++++ Records for the exercise ++++
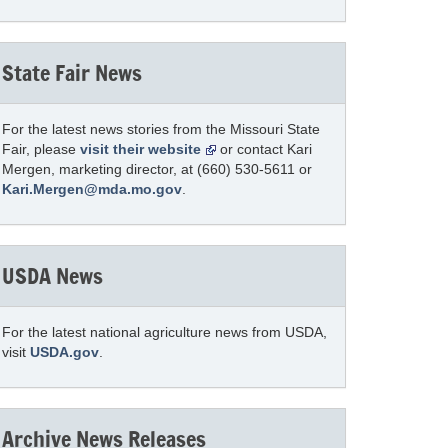
State Fair News
For the latest news stories from the Missouri State
Fair, please
visit their website
or contact Kari
Mergen, marketing director, at (660) 530-5611 or
Kari.Mergen@mda.mo.gov
.
USDA News
For the latest national agriculture news from USDA,
visit
USDA.gov
.
Archive News Releases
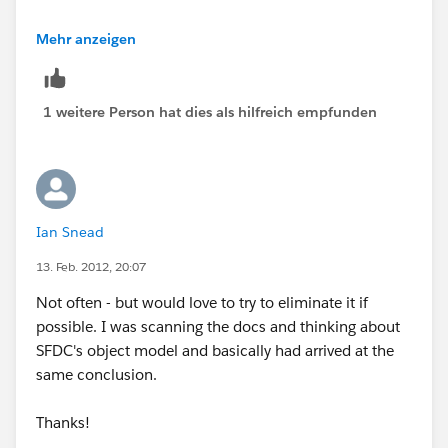
Is this really happening to you that often?
Mehr anzeigen
1 weitere Person hat dies als hilfreich empfunden
Ian Snead
13. Feb. 2012, 20:07
Not often - but would love to try to eliminate it if
possible. I was scanning the docs and thinking about
SFDC's object model and basically had arrived at the
same conclusion.
Thanks!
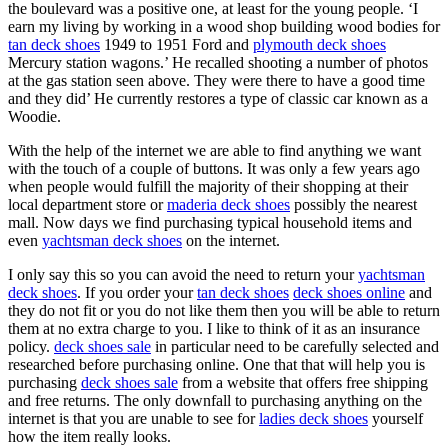
the boulevard was a positive one, at least for the young people. ‘I
earn my living by working in a wood shop building wood bodies for
tan deck shoes
1949 to 1951 Ford and
plymouth deck shoes
Mercury station wagons.’ He recalled shooting a number of photos
at the gas station seen above. They were there to have a good time
and they did’ He currently restores a type of classic car known as a
Woodie.
With the help of the internet we are able to find anything we want
with the touch of a couple of buttons. It was only a few years ago
when people would fulfill the majority of their shopping at their
local department store or
maderia deck shoes
possibly the nearest
mall. Now days we find purchasing typical household items and
even
yachtsman deck shoes
on the internet.
I only say this so you can avoid the need to return your
yachtsman
deck shoes
. If you order your
tan deck shoes
deck shoes online
and
they do not fit or you do not like them then you will be able to return
them at no extra charge to you. I like to think of it as an insurance
policy.
deck shoes sale
in particular need to be carefully selected and
researched before purchasing online. One that that will help you is
purchasing
deck shoes sale
from a website that offers free shipping
and free returns. The only downfall to purchasing anything on the
internet is that you are unable to see for
ladies deck shoes
yourself
how the item really looks.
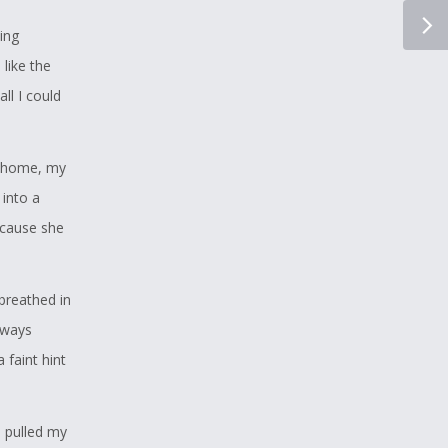
ing
 like the
ll I could
e home, my
 into a
ecause she
breathed in
lways
 faint hint
 pulled my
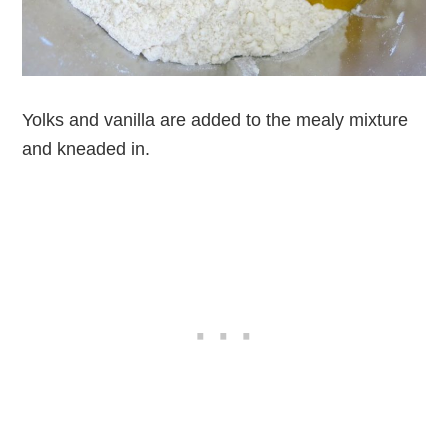
Yolks and vanilla are added to the mealy mixture
and kneaded in.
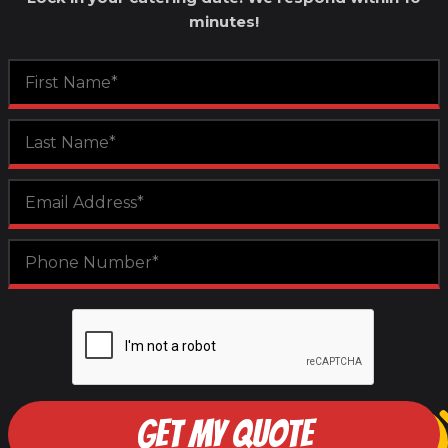
minutes!
GET MY QUOTE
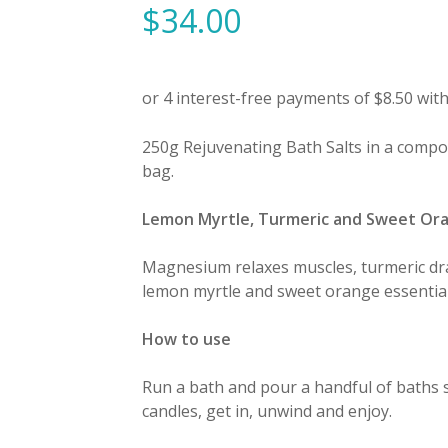
$
34.00
250g Rejuvenating Bath Salts in a compost
bag.
Lemon Myrtle, Turmeric and Sweet Or
Magnesium relaxes muscles, turmeric dra
lemon myrtle and sweet orange essential o
How to use
Run a bath and pour a handful of baths s
candles, get in, unwind and enjoy.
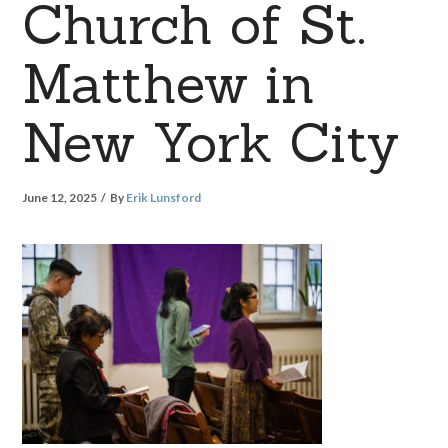
Church of St.
Matthew in
New York City
June 12, 2025
By
Erik Lunsford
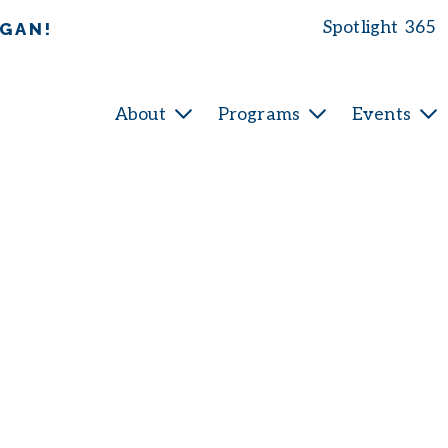
Spotlight 365
IGAN!
About
Programs
Events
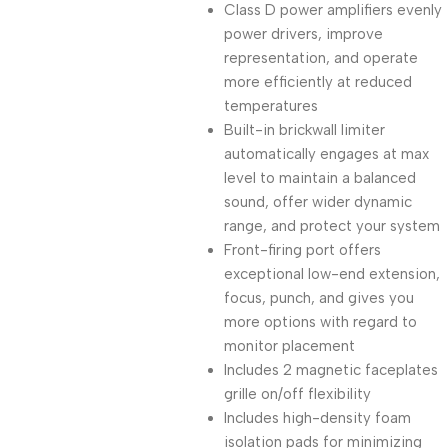
Class D power amplifiers evenly
power drivers, improve
representation, and operate
more efficiently at reduced
temperatures
Built-in brickwall limiter
automatically engages at max
level to maintain a balanced
sound, offer wider dynamic
range, and protect your system
Front-firing port offers
exceptional low-end extension,
focus, punch, and gives you
more options with regard to
monitor placement
Includes 2 magnetic faceplates
grille on/off flexibility
Includes high-density foam
isolation pads for minimizing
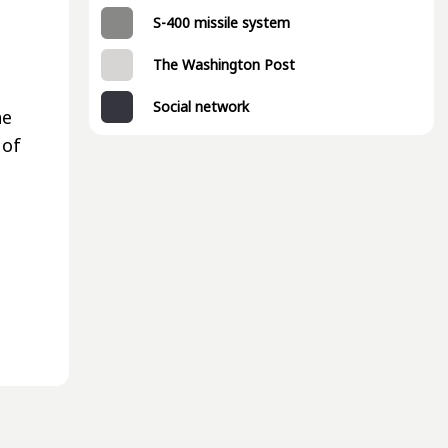
S-400 missile system
The Washington Post
Social network
ne
 of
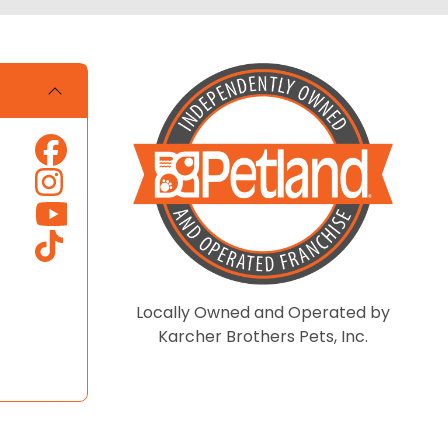
Locally Owned and Operated by
Karcher Brothers Pets, Inc.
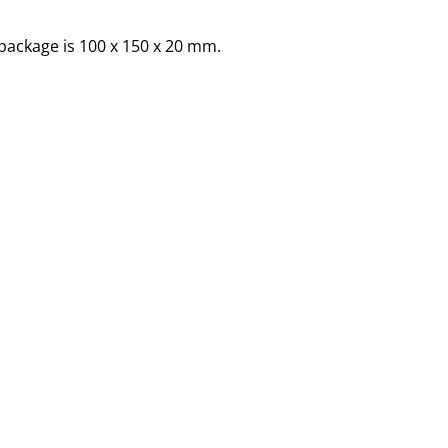
package is 100 x 150 x 20 mm.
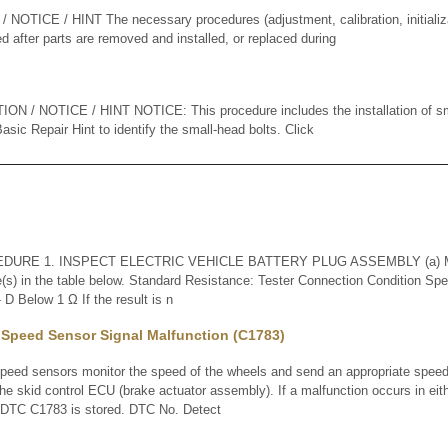
TICE / HINT The necessary procedures (adjustment, calibration, initializati
d after parts are removed and installed, or replaced during
 / NOTICE / HINT NOTICE: This procedure includes the installation of sma
sic Repair Hint to identify the small-head bolts. Click
URE 1. INSPECT ELECTRIC VEHICLE BATTERY PLUG ASSEMBLY (a) Mea
e(s) in the table below. Standard Resistance: Tester Connection Condition Spec
D Below 1 Ω If the result is n
 Speed Sensor Signal Malfunction (C1783)
d sensors monitor the speed of the wheels and send an appropriate speed 
he skid control ECU (brake actuator assembly). If a malfunction occurs in eit
, DTC C1783 is stored. DTC No. Detect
++++
About this exercise:
What is needed is an exact copy of all the entries above, minus the pictures.

Result of this exercise:
State Fair News
For the latest news stories from the Missouri State
Fair, please
visit their website
or contact Kari
Mergen, marketing director, at (660) 530-5611 or
Kari.Mergen@mda.mo.gov
.
USDA News
For the latest national agriculture news from USDA,
visit
USDA.gov
.
Archive News Releases
Is this really happening to you that often?
Mehr anzeigen
1 weitere Person hat dies als hilfreich empfunden
Ian Snead
13. Feb. 2012, 20:07
Not often - but would love to try to eliminate it if
possible. I was scanning the docs and thinking about
SFDC's object model and basically had arrived at the
same conclusion.
Thanks!
the boulevard was a positive one, at least for the young people. ‘I
earn my living by working in a wood shop building wood bodies for
tan deck shoes
1949 to 1951 Ford and
plymouth deck shoes
Mercury station wagons.’ He recalled shooting a number of photos
at the gas station seen above. They were there to have a good time
and they did’ He currently restores a type of classic car known as a
Woodie.
With the help of the internet we are able to find anything we want
with the touch of a couple of buttons. It was only a few years ago
when people would fulfill the majority of their shopping at their
local department store or
maderia deck shoes
possibly the nearest
mall. Now days we find purchasing typical household items and
even
yachtsman deck shoes
on the internet.
I only say this so you can avoid the need to return your
yachtsman
deck shoes
. If you order your
tan deck shoes
deck shoes online
and
they do not fit or you do not like them then you will be able to return
them at no extra charge to you. I like to think of it as an insurance
policy.
deck shoes sale
in particular need to be carefully selected and
researched before purchasing online. One that that will help you is
purchasing
deck shoes sale
from a website that offers free shipping
and free returns. The only downfall to purchasing anything on the
internet is that you are unable to see for
ladies deck shoes
yourself
how the item really looks.
ing
 like the
ll I could
e home, my
 into a
ecause she
breathed in
lways
 faint hint
 pulled my
Yolks and vanilla are added to the mealy mixture
and kneaded in.
minutes!
GET MY QUOTE
$
34.00
250g Rejuvenating Bath Salts in a compost
bag.
Lemon Myrtle, Turmeric and Sweet Or
Magnesium relaxes muscles, turmeric dra
lemon myrtle and sweet orange essential o
How to use
Run a bath and pour a handful of baths s
candles, get in, unwind and enjoy.
Church of St.
Matthew in
New York City
June 12, 2025
By
Erik Lunsford
Spotlight 365
IGAN!
About
Programs
Events
Class D power amplifiers evenly
power drivers, improve
representation, and operate
more efficiently at reduced
temperatures
Built-in brickwall limiter
automatically engages at max
level to maintain a balanced
sound, offer wider dynamic
range, and protect your system
Front-firing port offers
exceptional low-end extension,
focus, punch, and gives you
more options with regard to
monitor placement
Includes 2 magnetic faceplates
grille on/off flexibility
Includes high-density foam
isolation pads for minimizing
S-400 missile system
The Washington Post
Social network
ne
 of
Locally Owned and Operated by
Karcher Brothers Pets, Inc.
package is 100 x 150 x 20 mm.
TICE / HINT The necessary procedures (adjustment, calibration, initializati
d after parts are removed and installed, or replaced during
 / NOTICE / HINT NOTICE: This procedure includes the installation of sma
sic Repair Hint to identify the small-head bolts. Click
URE 1. INSPECT ELECTRIC VEHICLE BATTERY PLUG ASSEMBLY (a) Mea
e(s) in the table below. Standard Resistance: Tester Connection Condition Spec
D Below 1 Ω If the result is n
 Speed Sensor Signal Malfunction (C1783)
d sensors monitor the speed of the wheels and send an appropriate speed 
he skid control ECU (brake actuator assembly). If a malfunction occurs in eit
, DTC C1783 is stored. DTC No. Detect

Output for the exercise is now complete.